Millionenförderung für Halle: Mit Mathematik gegen zukünftige Pandemien
Um zukünftige Pandemien und die Ausbreitung gefährlicher Krankheitserreger frühzeitig zu erkennen, investiert der Bund massiv in die Wissenschaft. Das Modellierungsnetz für schwere Infektionskrankheiten (MONID) erhält für seine zweite Förderphase bis Ende 2029 rund 17 Millionen Euro. Die zentrale Steuerung dieses wegweisenden Projekts übernimmt weiterhin die Universitätsmedizin Halle.
Mit Daten und Modellen gegen die nächste Gesundheitskrise
Infektionskrankheiten gehören weltweit zu den massivsten gesundheitlichen Bedrohungen unserer Zeit. Spätestens die Corona-Pandemie hat gezeigt, wie entscheidend schnelle und präzise Vorhersagen sind. Genau hier setzt MONID an: Durch komplexe mathematische Modelle und datenbasierte Szenarien berechnen die Forschenden, wie sich Krankheiten ausbreiten und welche Schutzmaßnahmen am wirkungsvollsten sind. Laut Angaben der Universitätsklinik Halle helfen diese wissenschaftlichen Modelle dabei, Risiken besser einzuschätzen und zielgerichtete Präventionsstrategien zu entwickeln.
Erweiterter Fokus: Von Atemwegserkrankungen zu Zecken und Mücken
Während in der ersten Projektphase vor allem Atemwegserkrankungen wie COVID-19 oder die saisonale Grippe im Zentrum der Untersuchungen standen, wird das Spektrum nun deutlich ausgeweitet. Das Bundesministerium für Forschung, Technologie und Raumfahrt (BMFTR) fördert in der aktuellen Phase sieben neue Forschungsverbünde. Diese widmen sich künftig verstärkt sogenannten vektorübertragenen Infektionskrankheiten. Darunter versteht man Erreger, die durch Insekten wie Zecken oder Mücken auf den Menschen übertragen werden – ein Problem, das durch den voranschreitenden Klimawandel auch in Deutschland zunehmend an Brisanz gewinnt.

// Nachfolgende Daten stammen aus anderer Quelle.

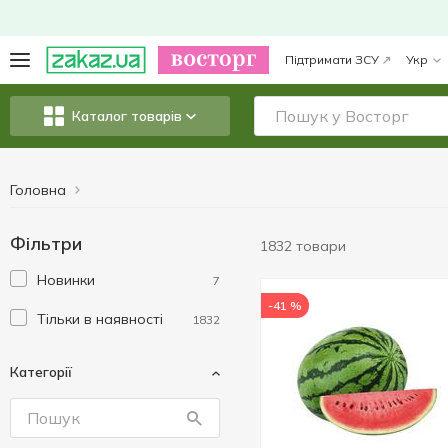
Підтримати ЗСУ
Укр
Каталог товарів
Головна
Фільтри
1832 товари
Новинки
7
-41 %
Тільки в наявності
1832
Категорії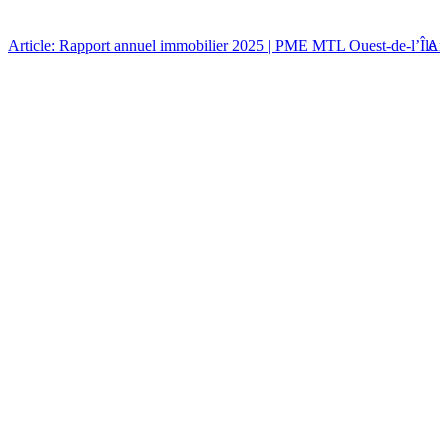
Article: Rapport annuel immobilier 2025 | PME MTL Ouest-de-l’Île
Art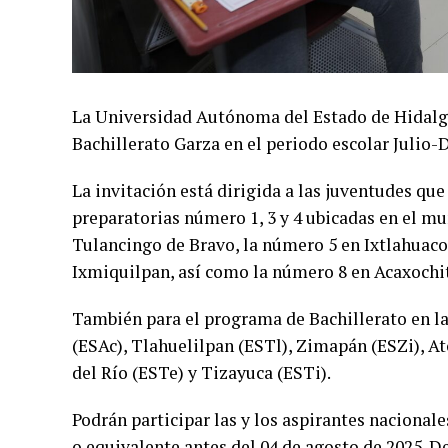
La Universidad Autónoma del Estado de Hidalgo
Bachillerato Garza en el periodo escolar Julio-
La invitación está dirigida a las juventudes que
preparatorias número 1, 3 y 4 ubicadas en el mu
Tulancingo de Bravo, la número 5 en Ixtlahuaco
Ixmiquilpan, así como la número 8 en Acaxochi
También para el programa de Bachillerato en la
(ESAc), Tlahuelilpan (ESTl), Zimapán (ESZi), A
del Río (ESTe) y Tizayuca (ESTi).
Podrán participar las y los aspirantes nacional
o equivalente antes del 04 de agosto de 2025. D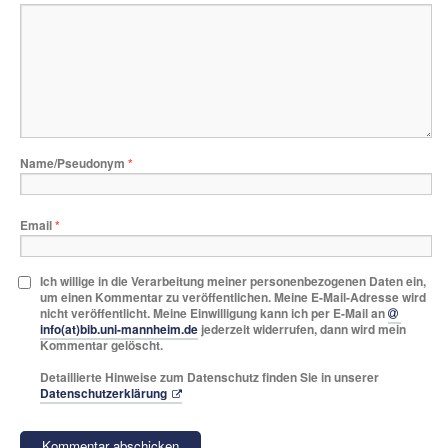
Name/Pseudonym
*
Email
*
Ich willige in die Verarbeitung meiner personenbezogenen Daten ein,
um einen Kommentar zu veröffentlichen. Meine E-Mail-Adresse wird
nicht veröffentlicht. Meine Einwilligung kann ich per E-Mail an
info(at)bib.uni-mannheim.de
jederzeit widerrufen, dann wird mein
Kommentar gelöscht.
Detaillierte Hinweise zum Datenschutz finden Sie in unserer
Datenschutzerklärung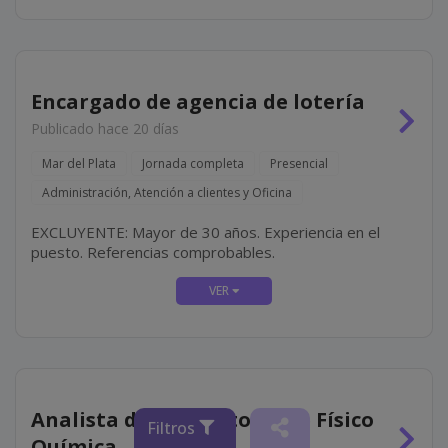
Encargado de agencia de lotería
Publicado hace 20 días
Mar del Plata
Jornada completa
Presencial
Administración, Atención a clientes y Oficina
EXCLUYENTE: Mayor de 30 años. Experiencia en el
puesto. Referencias comprobables.
Analista de Laboratorio de Físico
Filtros
Química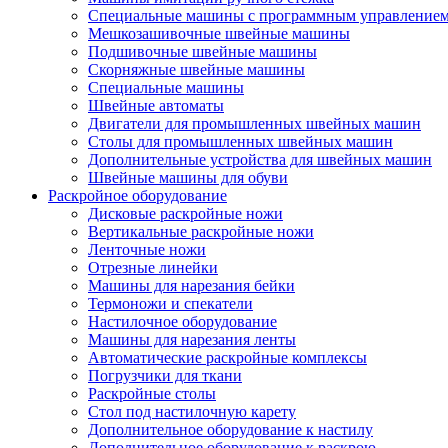
Специальные машины с программным управление
Мешкозашивочные швейные машины
Подшивочные швейные машины
Скорняжные швейные машины
Специальные машины
Швейные автоматы
Двигатели для промышленных швейных машин
Столы для промышленных швейных машин
Дополнительные устройства для швейных машин
Швейные машины для обуви
Раскройное оборудование
Дисковые раскройные ножи
Вертикальные раскройные ножи
Ленточные ножи
Отрезные линейки
Машины для нарезания бейки
Термоножи и спекатели
Настилочное оборудование
Машины для нарезания ленты
Автоматические раскройные комплексы
Погрузчики для ткани
Раскройные столы
Стол под настилочную карету
Дополнительное оборудование к настилу
Дополнительное оборудование к раскрою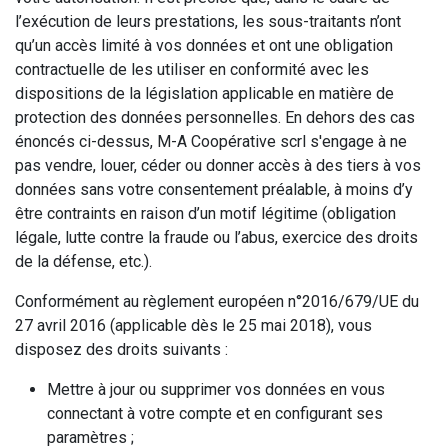
l’exécution de leurs prestations, les sous-traitants n’ont
qu’un accès limité à vos données et ont une obligation
contractuelle de les utiliser en conformité avec les
dispositions de la législation applicable en matière de
protection des données personnelles. En dehors des cas
énoncés ci-dessus, M-A Coopérative scrl s'engage à ne
pas vendre, louer, céder ou donner accès à des tiers à vos
données sans votre consentement préalable, à moins d’y
être contraints en raison d’un motif légitime (obligation
légale, lutte contre la fraude ou l’abus, exercice des droits
de la défense, etc.).
Conformément au règlement européen n°2016/679/UE du
27 avril 2016 (applicable dès le 25 mai 2018), vous
disposez des droits suivants :
Mettre à jour ou supprimer vos données en vous
connectant à votre compte et en configurant ses
paramètres ;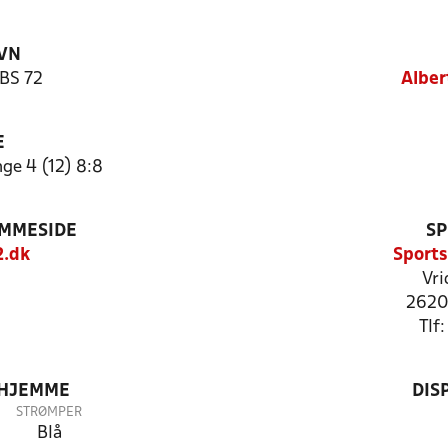
VN
 BS 72
Alber
E
ge 4 (12) 8:8
EMMESIDE
SP
.dk
Sports
Vri
2620
Tlf
 HJEMME
DIS
STRØMPER
Blå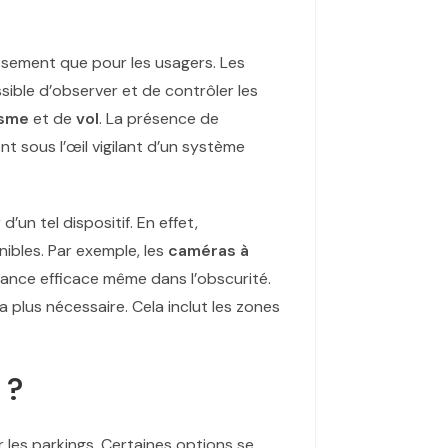
issement que pour les usagers. Les
sible d’observer et de contrôler les
isme
et de
vol
. La présence de
ont sous l’œil vigilant d’un système
un tel dispositif. En effet,
nibles. Par exemple, les
caméras à
lance efficace même dans l’obscurité.
 plus nécessaire. Cela inclut les zones
 ?
 les parkings. Certaines options se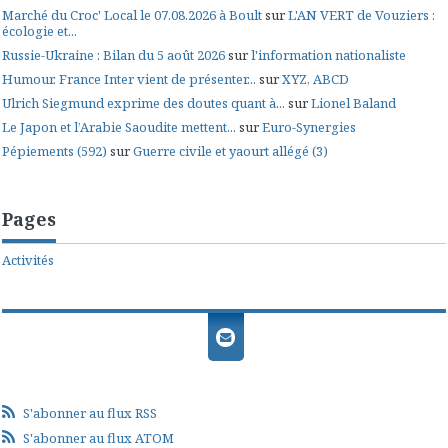
Marché du Croc' Local le 07.08.2026 à Boult
sur
L'AN VERT de Vouziers :
écologie et...
Russie-Ukraine : Bilan du 5 août 2026
sur
l'information nationaliste
Humour. France Inter vient de présenter...
sur
XYZ, ABCD
Ulrich Siegmund exprime des doutes quant à...
sur
Lionel Baland
Le Japon et l’Arabie Saoudite mettent...
sur
Euro-Synergies
Pépiements (592)
sur
Guerre civile et yaourt allégé (3)
Pages
Activités
S'abonner au flux RSS
S'abonner au flux ATOM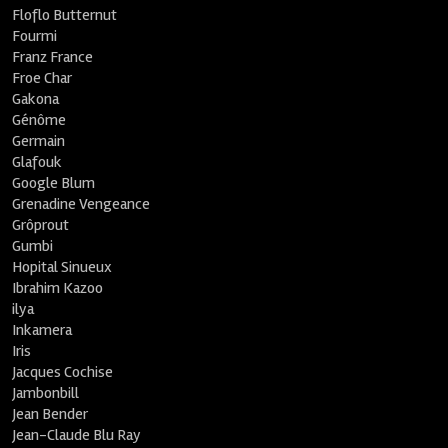
Floflo Butternut
Fourmi
Franz France
Froe Char
Gakona
Génôme
Germain
Glafouk
Google Blum
Grenadine Vengeance
Grôprout
Gumbi
Hopital Sinueux
Ibrahim Kazoo
ilya
Inkamera
Iris
Jacques Cochise
Jambonbill
Jean Bender
Jean-Claude Blu Ray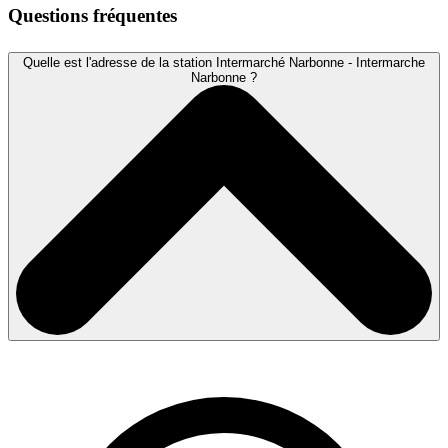
Questions fréquentes
Quelle est l'adresse de la station Intermarché Narbonne - Intermarche
Narbonne ?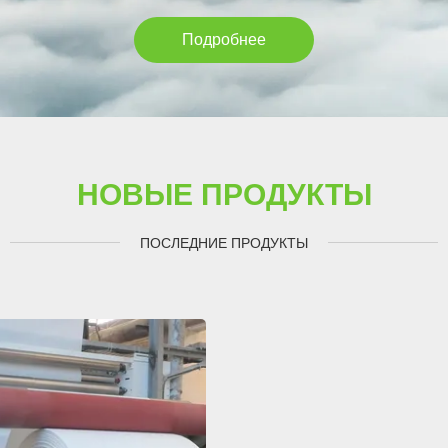
Подробнее
НОВЫЕ ПРОДУКТЫ
ПОСЛЕДНИЕ ПРОДУКТЫ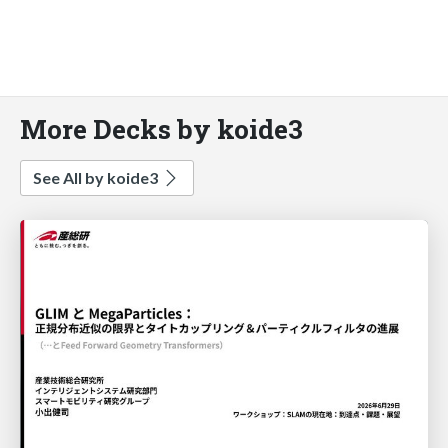
More Decks by koide3
See All by koide3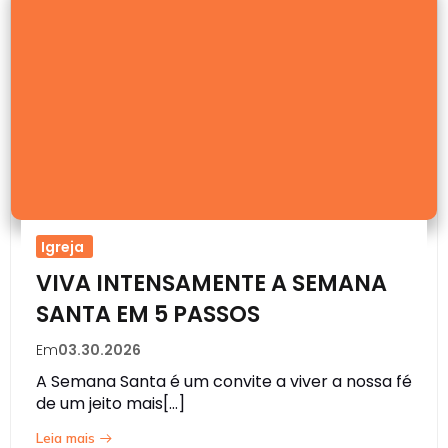
Igreja
VIVA INTENSAMENTE A SEMANA
SANTA EM 5 PASSOS
Em
03.30.2026
A Semana Santa é um convite a viver a nossa fé
de um jeito mais[…]
Leia mais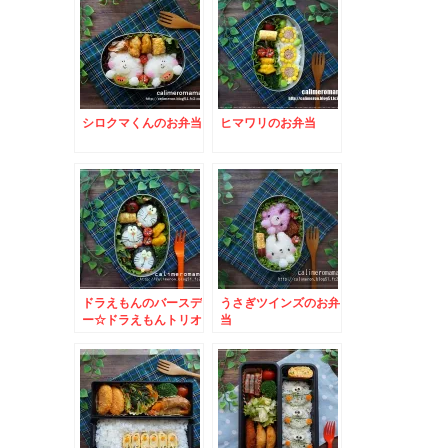
シロクマくんのお弁当
ヒマワリのお弁当
ドラえもんのバースデ
うさぎツインズのお弁
ー☆ドラえもんトリオ
当
のお弁当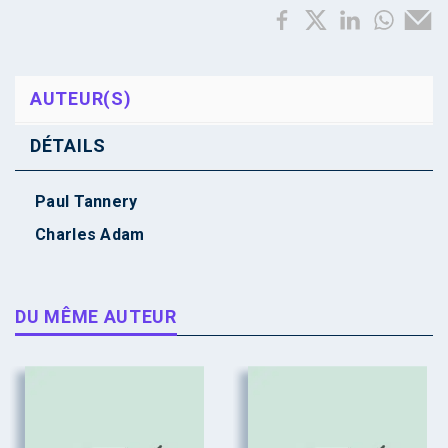
AUTEUR(S)
DÉTAILS
Paul Tannery
Charles Adam
DU MÊME AUTEUR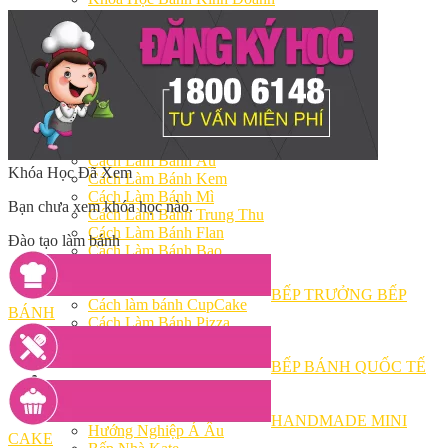
Khóa Học Handmade Mini Cake
Master Class
Chuyên Đề
Khai Giảng
Lịch học – Lịch thi
Đăng Ký Học
Công Thức
Cách Làm Bánh Việt
Cách Làm Bánh Âu
Khóa Học Đã Xem
Cách Làm Bánh Kem
Cách Làm Bánh Mì
Bạn chưa xem khóa học nào.
Cách Làm Bánh Trung Thu
Cách Làm Bánh Flan
Đào tạo làm bánh
Cách Làm Bánh Bao
Cách Làm Bánh Bông Lan
Cách Làm Bánh Su Kem
BẾP TRƯỞNG BẾP
Cách làm bánh CupCake
BÁNH
Cách Làm Bánh Pizza
Cách làm bánh chay
Cách Làm Kẹo – Mứt
BẾP BÁNH QUỐC TẾ
Video
Tin tức
Tin Tổng Hợp
HANDMADE MINI
Hướng Nghiệp Á Âu
CAKE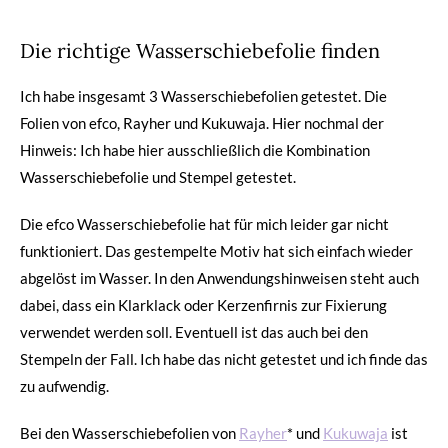
Die richtige Wasserschiebefolie finden
Ich habe insgesamt 3 Wasserschiebefolien getestet. Die
Folien von efco, Rayher und Kukuwaja. Hier nochmal der
Hinweis: Ich habe hier ausschließlich die Kombination
Wasserschiebefolie und Stempel getestet.
Die efco Wasserschiebefolie hat für mich leider gar nicht
funktioniert. Das gestempelte Motiv hat sich einfach wieder
abgelöst im Wasser. In den Anwendungshinweisen steht auch
dabei, dass ein Klarklack oder Kerzenfirnis zur Fixierung
verwendet werden soll. Eventuell ist das auch bei den
Stempeln der Fall. Ich habe das nicht getestet und ich finde das
zu aufwendig.
Bei den Wasserschiebefolien von
Rayher
* und
Kukuwaja
ist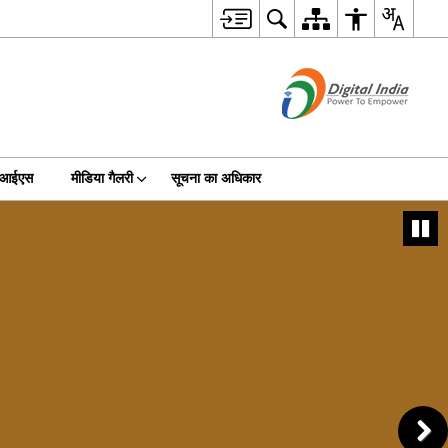
जीआईएस
मीडिया गैलरी
सूचना का अधिकार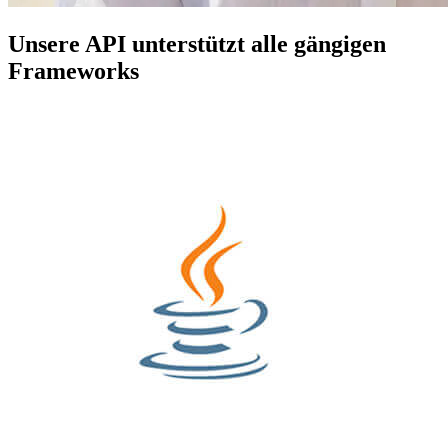
Unsere API unterstützt alle gängigen
Frameworks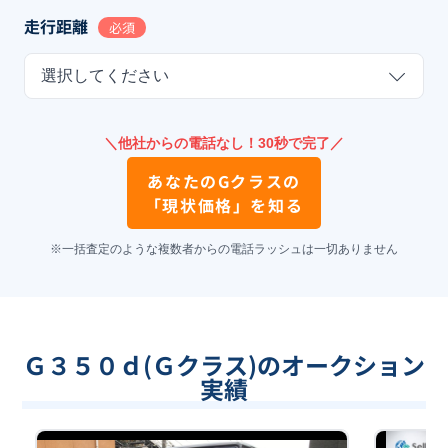
走行距離
必須
選択してください
＼他社からの電話なし！30秒で完了／
あなたの
Gクラス
の
「現状価格」を知る
※一括査定のような複数者からの電話ラッシュは一切ありません
Ｇ３５０ｄ(Ｇクラス)のオークション
実績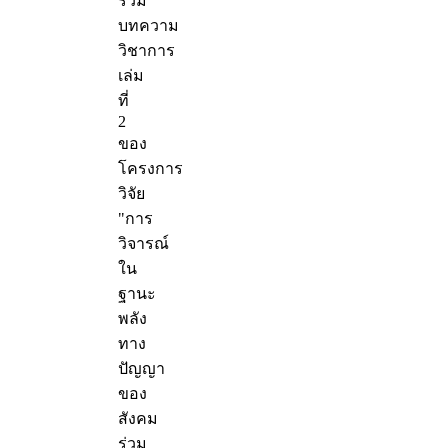
รวม
บทความ
วิชาการ
เล่ม
ที่
2
ของ
โครงการ
วิจัย
"การ
วิจารณ์
ใน
ฐานะ
พลัง
ทาง
ปัญญา
ของ
สังคม
ร่วม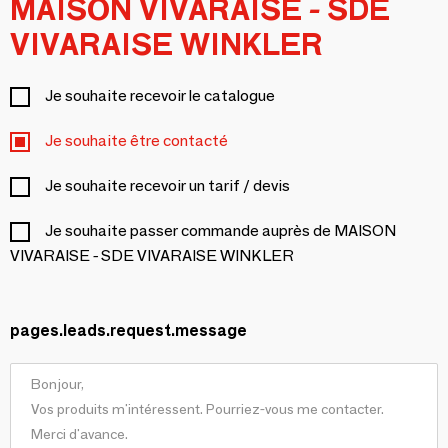
MAISON VIVARAISE - SDE
VIVARAISE WINKLER
Je souhaite recevoir le catalogue
Je souhaite être contacté
Je souhaite recevoir un tarif / devis
Je souhaite passer commande auprès de MAISON
VIVARAISE - SDE VIVARAISE WINKLER
pages.leads.request.message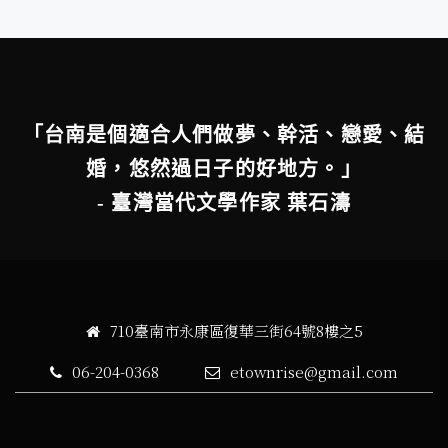
「台南是個適合人們做夢、幹活、戀愛、結
婚，悠然過日子的好地方。」
- 臺灣當代文學作家 葉石濤
710臺南市永康區復華三街64號8樓之5
06-204-0368
etownrise@gmail.com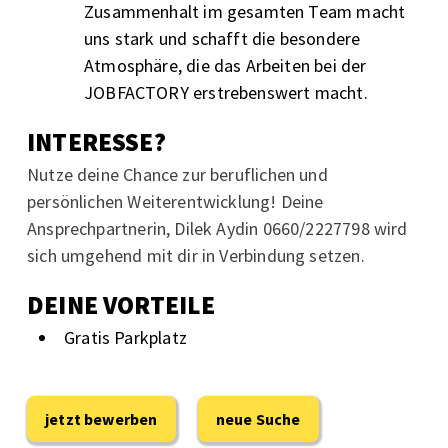
Zusammenhalt im gesamten Team macht
uns stark und schafft die besondere
Atmosphäre, die das Arbeiten bei der
JOBFACTORY erstrebenswert macht.
INTERESSE?
Nutze deine Chance zur beruflichen und
persönlichen Weiterentwicklung! Deine
Ansprechpartnerin, Dilek Aydin 0660/2227798 wird
sich umgehend mit dir in Verbindung setzen.
DEINE VORTEILE
Gratis Parkplatz
jetzt bewerben
neue Suche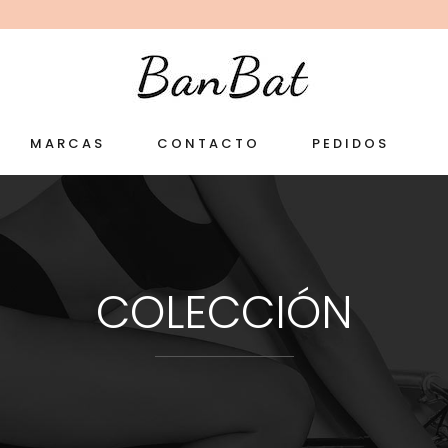
MARCAS
CONTACTO
PEDIDOS
COLECCIÓN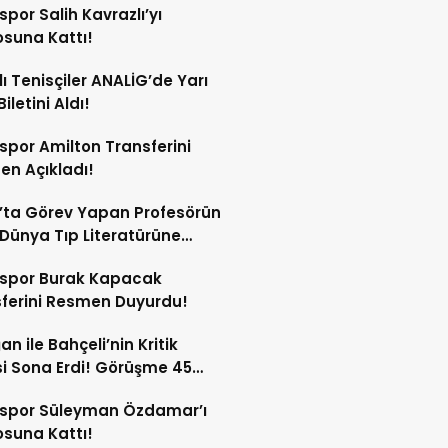
spor Salih Kavrazlı’yı
suna Kattı!
lı Tenisçiler ANALİG’de Yarı
Biletini Aldı!
spor Amilton Transferini
n Açıkladı!
’ta Görev Yapan Profesörün
Dünya Tıp Literatürüne
sspor Burak Kapacak
ferini Resmen Duyurdu!
an ile Bahçeli’nin Kritik
si Sona Erdi! Görüşme 45
a Sürdü!
sspor Süleyman Özdamar’ı
suna Kattı!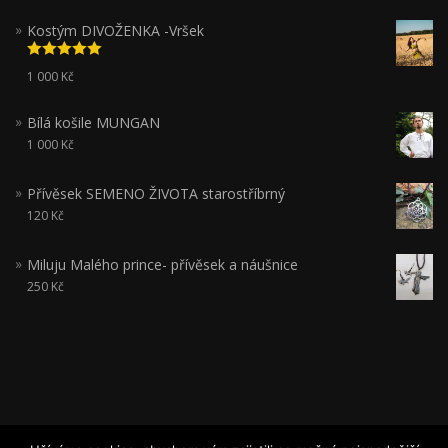
Kostým DIVOŽENKA -Vršek
Hodnocení
1 000
Kč
5.00
z 5
Bílá košile MUNGAN
1 000
Kč
Přívěsek SEMENO ŽIVOTA starostříbrný
120
Kč
Miluju Malého prince- přívěsek a náušnice
250
Kč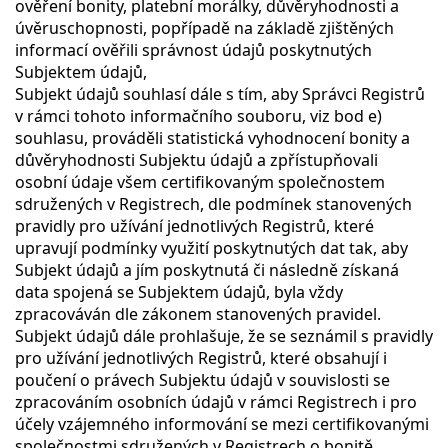
ověření bonity, platební morálky, důvěryhodnosti a
úvěruschopnosti, popřípadě na základě zjištěných
informací ověřili správnost údajů poskytnutých
Subjektem údajů,
Subjekt údajů souhlasí dále s tím, aby Správci Registrů
v rámci tohoto informačního souboru, viz bod e)
souhlasu, prováděli statistická vyhodnocení bonity a
důvěryhodnosti Subjektu údajů a zpřístupňovali
osobní údaje všem certifikovaným společnostem
sdružených v Registrech, dle podmínek stanovených
pravidly pro užívání jednotlivých Registrů, které
upravují podmínky využití poskytnutých dat tak, aby
Subjekt údajů a jím poskytnutá či následně získaná
data spojená se Subjektem údajů, byla vždy
zpracováván dle zákonem stanovených pravidel.
Subjekt údajů dále prohlašuje, že se seznámil s pravidly
pro užívání jednotlivých Registrů, které obsahují i
poučení o právech Subjektu údajů v souvislosti se
zpracováním osobních údajů v rámci Registrech i pro
účely vzájemného informování se mezi certifikovanými
společnostmi sdružených v Registrech o bonitě,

Die Universitätsmedizin Halle als zentraler Knotenpunkt
Die Universitätsmedizin Halle fungiert nicht nur als wissenschaftlicher Akteur, sondern übernimmt die übergeordnete Koordinierungsstelle des gesamten Netzwerks. Zu den Hauptaufgaben gehören unter anderem:
- Die Organisation des wissenschaftlichen Austauschs zwischen allen beteiligten Forschungseinrichtungen.
- Die Bereitstellung und Unterstützung gemeinsamer, moderner Infrastrukturen.
- Die gezielte Ausbildung und Förderung von Nachwuchswissenschaftlerinnen und -wissenschaftlern im hochspezialisierten Bereich der Infektionsmodellierung.
Darüber hinaus hat sich MONID als wichtige Schnittstelle zwischen Wissenschaft und Praxis etabliert. Das Netzwerk dient als direkte Anlaufstelle zur Beratung von politischen Entscheidungsträgern, Gesundheitsbehörden und der breiten Öffentlichkeit. Damit wird sichergestellt, dass theoretische Erkenntnisse schnellstmöglich in konkrete, lebensrettende Maßnahmen im Gesundheitswesen umgesetzt werden können.